There is little doubt that job hunting and hiring is impacted by three large snowstorms that blanketed most of the Northeastern and Central US over the past ten days. Will this glitch cause other problems. Certainly retail suffers from snowstorms. Will the inventory building show a time-delayed lull? This is all possible. Manufacturing activity is up handsomely and inventory rebuilding goes on apace. For now, that is. But today's systems allow that inventory rebuilding to be shut off as quickly as it was turned on. Watch carefully to see what happens.
IS TOYOTA'S QUALITY A REAL PROBLEM--OR IS IT THE LATEST "SCAPEGOAT" FOR LAWYERS AND CLIENTS
It seems that Toyota has real problems. When you get very large and introduce a lot of newly designed vehicles in relatively short time frames, bad things can cascade. Complexity of unrelated items affecting the outcome is certain. Unintended consequences of one good idea conflicting with another good idea increases. (A thicker, more durable floor mat and a more sensitive gas pedal design, for example; or a new hybrid that senses changes in braking to trigger shifts between two power sources.) Or, could this be another rerun of the Audi situation of a couple of decades ago, where most of the problems are user error--compounded by sensationalism and voracious attorneys smelling blood (money)? If I had to bet, I'd bet the Toyota part of the problem is less than the greedy lawyers and faulty plaintiffs--but that's just an opinion. Why? Toyota uses statistics and highly regimented processes. Attorneys and clients who smell settlement money are driven by emotion and fear of bad publicity.
DO DEFICITS MATTER?
Yes, they do. Right now, the US economy needed a shot of government spending. But like many "junkies" who need a fix, the Democratic Congress and President Obama gave the economy a drug (deficit) overdose. And if drugs cause dependency, and require higher doses for the same efficacy, this same scenario is playing out in the runaway deficit spending coming out of DC. If a Billion wasn't enough, make it tens of Billions, and if that's not enough, how about a Trillion?

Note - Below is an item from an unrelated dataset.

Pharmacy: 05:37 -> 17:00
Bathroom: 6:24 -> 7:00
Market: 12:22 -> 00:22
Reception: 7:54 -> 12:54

WHAT'S HOLDING BACK THE REALLY BIG RECOVERY?
In a word, housing! Too many unsold houses, too many houses that are worth a fraction of their price, and going into foreclosure, too much uncertainty about the direction of the stock market to really fuel new starts, too many unemployed and underemployed people with big house payments and growing taxes. Until the housing industry flushes its foolish, irresponsible and in many cases downright stupid practices down the drain, housing will remain stalled--and the recovery will be a slow, tortuous one.
BUT ALL THIS IS JUST ONE MAN'S OPINION.
As usual, I don't hold back. I tell it like it is--or at least like I perceive it to be. What do you think?